Art For A Fun Run Here Towards A Healthy Heart Weekend.

Saturday, October 1, 2011

Eventual Inability.

That's a relief - there are many fewer 'mid-sized' Asteroids near Earth than was previously thought. There are roughly 19,500 -- not 35,000. But while the risk of impact is smaller, according to NASA, the majority of them remain to be found. Mid-sized, by the way, isn't small - it refers to asteroids in a size range between 330 and 3,300 feet wide, which could destroy a city-sized area were they to hit Earth. NASA's latest scan used the Wide-field Infrared Survey Explorer, or WISE and took two infrared scans of the entire celestial sky, scanning the entire sky twice in a series of infrared photos between January 2010 and February 2011. The scan aimed to find asteroids 'near Earth' - ie within 120 million miles.
NASA's scientists were cautious about the result, saying only that the risk to Earth could be 'somewhat less' now than they previously thought. Scientists also admit there could be 'up to a million' smaller asteroids that have not yet been detected - which could 'cause damage' if they hit Earth. What is definitely good news is that the likelihood of a 'planet-killer' - the mountain-sized asteroids in the 'large-sized' range, above 3,300ft - appears to have fallen more significantly. There are only 981 of these objects near Earth according to the latest estimates, and NASA has found 911 of them. The scenario, beloved of film directors, where a huge asteroid threatens all life on Earth now looks distinctly unlikely. All near-Earth asteroids that are as big as the one that wiped out the dinosaurs (around six miles across) are thought to have been found by NASA's scans, which use infrared to detect both 'light' and 'dark' asteroids. 'NEOWISE allowed us to take a look at a more representative slice of the near-Earth asteroid numbers and make better estimates about the whole population,' said Amy Mainzer, lead author of the new study, published in the Astrophysical Journal, and principal investigator for the NEOWISE project at NASA's Jet Propulsion Laboratory in Pasadena, Calif.

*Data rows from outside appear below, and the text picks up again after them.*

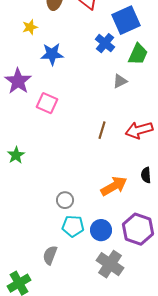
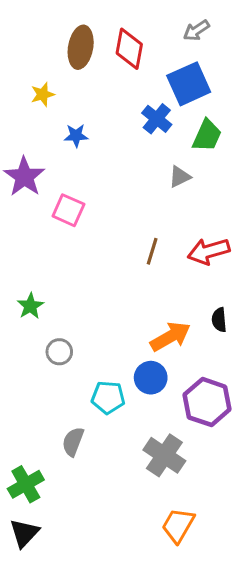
blue star: (52, 54) -> (76, 136), size x0.7
green star: (16, 155) -> (30, 306), moved
gray circle: (65, 200) -> (59, 352), moved
blue circle: (101, 230) -> (151, 378), moved

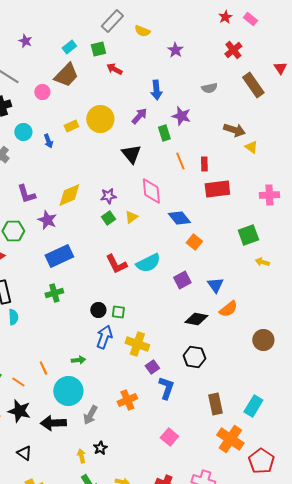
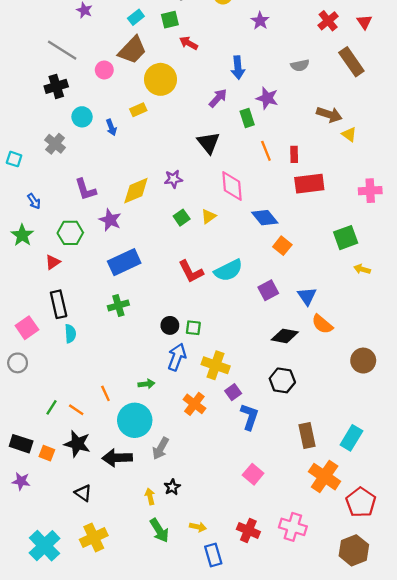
red triangle: (280, 68) -> (364, 22), moved
yellow circle: (100, 119) -> (161, 79), moved
purple star: (108, 196) -> (173, 179), moved
orange semicircle: (228, 309) -> (322, 324), turned 78
orange cross: (127, 400) -> (194, 404), moved, turned -30

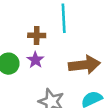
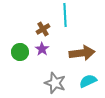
brown cross: (37, 35) -> (43, 29), turned -32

WISE captured a more accurate sample of the asteroid population than previous visible-light surveys because it is difficult for visible-light telescopes to see the dim amounts of visible-light reflected by dark asteroids. 'The risk of a really large asteroid impacting the Earth before we could find and warn of it has been substantially reduced,' said Tim Spahr, the director of the Minor Planet Center at the Harvard Smithsonian Center for Astrophysics in Cambridge, Mass.